Umi Venkatesan, PhD, who directs the Brain Trauma and Behavior (BraTBehavior) Laboratory, recently launched a project examining social factors that may affect the recovery of adults with traumatic brain injury (TBI). This exciting work is funded by the Albert Einstein Society, and it focuses on pre-injury, early life experiences that may shape how individuals recover from TBI sustained in adulthood.
Why do pre-injury experiences matter? Oftentimes what we think of as “brain injury outcomes” are in fact much more than that. When we ask someone how they are doing emotionally or about their social relationships, we are not just capturing their life now (since their injury) but the effects of all their life experiences (before and after injury) combined. For example, it is well documented that TBI can negatively affect mental health, but a person’s emotional functioning is also influenced by whether they may have struggled with psychological problems in the past. As one might expect, problems present before injury do not stop being relevant after injury; in fact, they are at risk of worsening. In other words, TBI changes someone’s life, but it does not erase who they were before their brain injury.

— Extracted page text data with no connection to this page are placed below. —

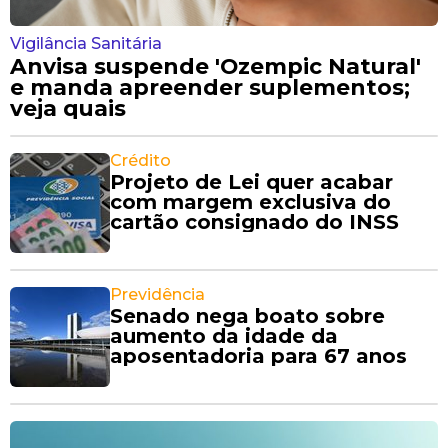
Vigilância Sanitária
Anvisa suspende 'Ozempic Natural'
e manda apreender suplementos;
veja quais
Crédito
Projeto de Lei quer acabar
com margem exclusiva do
cartão consignado do INSS
Previdência
Senado nega boato sobre
aumento da idade da
aposentadoria para 67 anos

Previous research has centered mostly on demographic factors that influence TBI outcomes, such as sex, race, and socioeconomic status, but these do not tell us much about a person’s “lived experience” before injury. We know that social experiences earlier in life can have significant impacts on how people approach daily life activities and, importantly, how they cope with stress. Indeed, recovering from TBI can be a major source of stress!
In his current work, Dr. Venkatesan is asking survivors of TBI about negative childhood family and social experiences that may ultimately affect how well they recover from TBI. In the general population, these experiences have been shown to have a number of negative health effects later in life, including increasing the risk for sustaining a TBI. Dr. Venkatesan’s lab is examining whether these kinds of experiences may have similar effects on outcomes after TBI. The long-range goal is to bring us closer to a more holistic understanding of each patient, which would allow clinicians to better personalize treatment to reflect the life perspectives of each individual. Dr. Venkatesan argues that while demographic factors and the effects of injury on the brain are not easily changed, we can better understand and modify attitudes and behaviors that could interfere with recovery potential. This approach may prove fruitful in improving the quality of life of those impacted by TBI.
Recruitment for this study is underway, and several participants have already been enrolled. The project will run through 2021, and Dr. Venkatesan expects to collect data on 80-90 individuals living with TBI in the Philadelphia region. The study is believed to be the first of its kind, and it has already led to collaborations with other TBI investigators across the country. With these scientists, Dr. Venkatesan recently founded a research workgroup devoted to characterizing pre-injury functioning in individuals with TBI. This initiative, known as Lives Before Brain Injury (LiBBI), meets monthly to discuss methodological and conceptual issues, share current research projects of its members, and identify collaborative opportunities.
Dr. Venkatesan’s research program at MRRI hopes to address a critical gap in the literature regarding individual life trajectories and how they may be modified by TBI. The BraTBehavior Laboratory is fortunate to be able to conduct this work within the diverse population of the Delaware Valley and looks forward to expanding its scientific mission with future research partnerships.